I was squeaking by. Sure, my kids were sorta fed, mildly well-adjusted and usually on time. But I was desperately self-neglected, overweight and unhappy. I disqualified myself from any grace. I was existing but not living. Busy but not productive. Joyless.
Because we have so much resting on our shoulders it is easy to be tempted by quick fixes. We are the prime targets of this marketing. 5-hour Energy; sleeping aids, Spanx, wine. Truth: These are substitutes for actual care.
March 2020, I was just bursting onto the alcohol-free (AF) scene, scared yet excited. Two weeks later, I was homebound and newly alcohol free against the backdrop of a global pandemic.
Among all the changes, I noticed that I did not begin to feel rested until three months into shelter-in-place. Three months of not drinking and not commuting. Three months of not racing to drop off/pick up. Three months of being connected and engaged with my new tribe combined with daily exercise, regular prayer and sleep. Actual restorative sleep. Not passed-out, garbage sleep.
THREE MONTHS.
That point underscores just how deeply depleted I was. I was trying to sustain my family while I was bone tired. I was applying Band-Aids to big problems. I was pouring from an empty cup. And above all, I was certain that I was failing in all areas – as a mom, wife, employee and friend. “I suck at life,” I would often lament. Friends would offer support like, “Oh you should take a personal day.” Nah, that’s not a solution. That’s like an empty promise. Useless as an umbrella in a hurricane.
I am 100% certain that my new sobriety was a handmade gift from God. A precious gift that He wrapped in righteousness and had delivered to me by his angels just ahead of COVID-19. God is good. It amazes me how He has sprinkled goodness into an otherwise dire situation. Maybe your gift was the same as mine. Sobriety.
He saw me and He knew that life as I knew it would not continue if my drinking continued. All that family togetherness within our four walls. All the stress and uncertainty of jobs and income and eLearning. If I had carried on drinking to excess each night, my husband would have caught on and would have seen through my thinly veiled secrets. In hindsight, it’s kind of funny how clever I thought I was in my stupor. Like, nO oNe CaN tElL i’M hAmMeRed – she says as she falls down the stairs.
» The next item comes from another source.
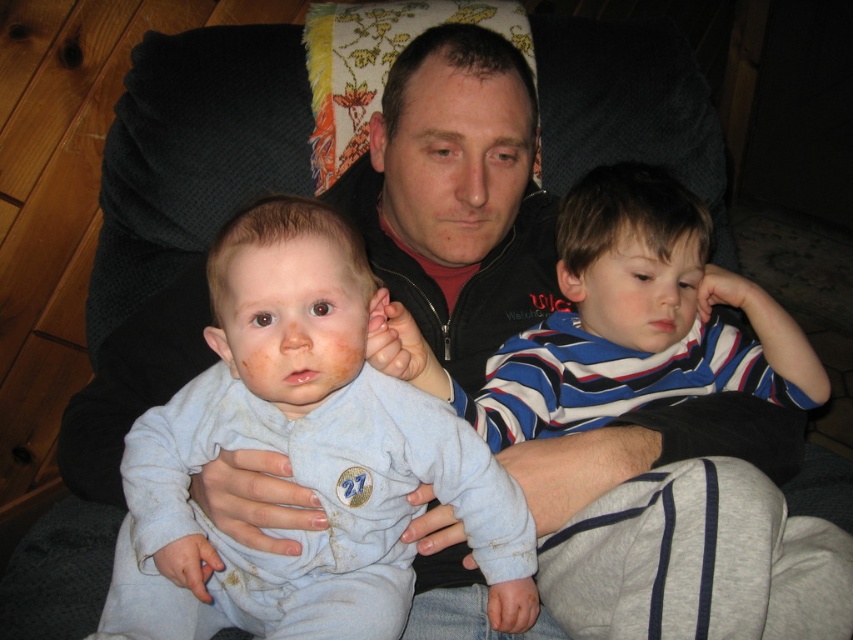 You are a photographer trying to capture a candid shot of the striped cotton shirt at center and the light blue soft fabric baby at center. If your camera has a depth of field that can focus on objects within 20 centimeters of each other, will both subjects be in focus?

The striped cotton shirt at center is 18.92 centimeters from the light blue soft fabric baby at center. Since the distance between them is less than 20 centimeters, both subjects will be within the camera focus range and thus in focus.

In the scene described, there is a striped cotton shirt at center and a light blue soft fabric baby at center. From the perspective of someone sitting on the couch, which object is positioned to the right?

The striped cotton shirt at center is to the right of the light blue soft fabric baby at center.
I cannot state this emphatically enough. As drinking has reached a record high during COVID, some say, how could you get through shelter-in-place without wine? Hear me say: drunk me would have made quarantine and eLearning one billion times worse. A hangover every morning to start my day? Makes me cringe with disgust. And, beam with gratitude.
I am not broken. I am a work in progress.
I thought dropping my wine habit like it's hot would be a one-step process. Put down bottle. Done. Checkmark. Thank you, next.
I had no idea what was about to happen. Color me blindsided.
Apparently, all the emotions that I had neglected for a decade began to ramp up from a gentle simmer to a rolling boil. I was filled with buckets of unchecked rage that I didn't even know existed in me. I had a lot of angry questions. It's like I was Rip Van Winkle and I just woke the eff up. Only I was a female, passive-aggressive version.
Why am I the only one in this house who can find the garbage can?
Hear slamming cabinets and hostile vacuuming.
Weird things happen when you take off the Band-Aids. Turns out, we need to do the work. The actual work. Instead of expressing my emotions and using my big girl words, I stuffed it all inside and let it rot. Out of sight, out of mind? No, not really.
Instead, we need to move our bodies, learn meditation and emotional control. We need to connect deeply and meaningfully with other like-minded humans. We need to learn how to sleep and feed our bodies nutritious foods and fuel our passions. We need to learn to ask for help. We need to give ourselves grace.
Imagine if we all got our rest and supported one another. There could be a serious uprising. Like a phoenix.